Installing two different versions of Python on Windows

David Bolen db3l at fitlinxx.com
Tue Jan 29 03:29:03 CET 2002


Sheila King <usenet at thinkspot.net> writes:

> If I simply take care to install the new Python 2.2 version in a separate
> directory, this should work OK, shouldn't it? I know that the system will
> default associate all the .py, .pyc, and .pyw files with the 2.2 executable
> and I would have to specifically invoke the 2.1 executable with a full path
> name if I wanted to run it, but that's fine, too. I expect I'll mostly use
> the newer 2.2.

Yes, the two "collisions" between multiple versions are both registry
based.  One is the file extension association, and the other is the
COM object server registration for active scripting and some default
objects that the win32all package can install.  Both can be manually
tweaked with regedit to flip between versions if you need.

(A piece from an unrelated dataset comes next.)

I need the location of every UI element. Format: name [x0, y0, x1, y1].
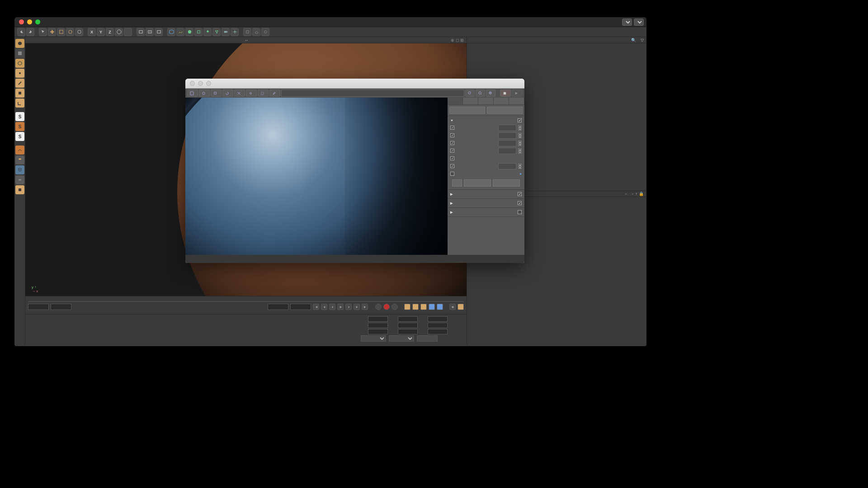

Standard Python (although not the PythonWare distribution) does use
the registry for basic stuff too, but it uses version-specific keys,
so they won't collide.  You can't have two bug releases of the same
version (e.g., Python 2.1.1 and 2.1.2 since only the major.minor is
used in the registry), but otherwise you're fine.

And yes, you can play any tricks you want to select between the
executable - switching paths, renaming python.exe in each installation
to python##.exe, setting up aliases or batch files to run the
appropriate version, etc...

I keep all of 1.5.2, 2.0, 2.1 and 2.2 on my system for
interoperability testing and it works fine.